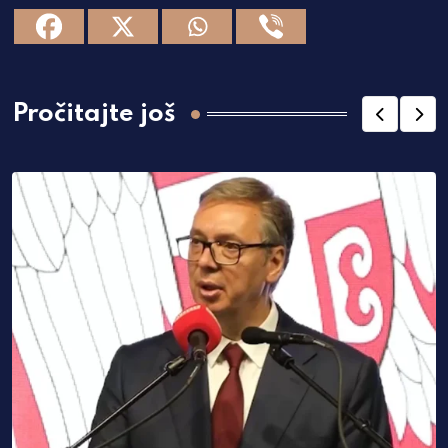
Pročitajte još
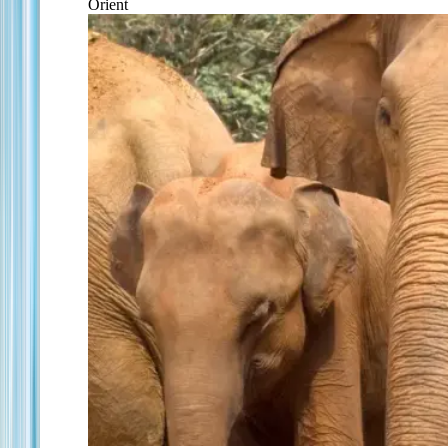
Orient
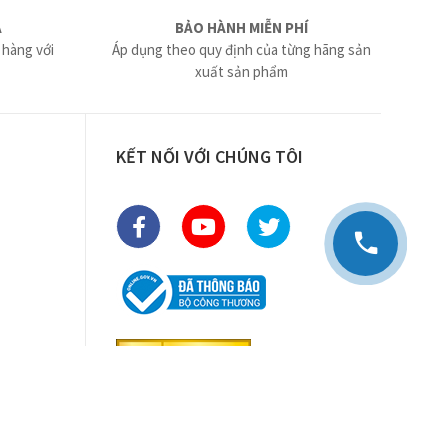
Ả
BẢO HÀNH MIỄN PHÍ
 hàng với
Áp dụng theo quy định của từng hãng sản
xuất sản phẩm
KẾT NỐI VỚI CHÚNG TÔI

__The problem__.
Exactly as written, give again every line from the one containing "BẢO HÀNH MIỄN PHÍ" through the last line of the material above, and no other lines.

__Answer to this task__.
BẢO HÀNH MIỄN PHÍ
 hàng với
Áp dụng theo quy định của từng hãng sản
xuất sản phẩm
KẾT NỐI VỚI CHÚNG TÔI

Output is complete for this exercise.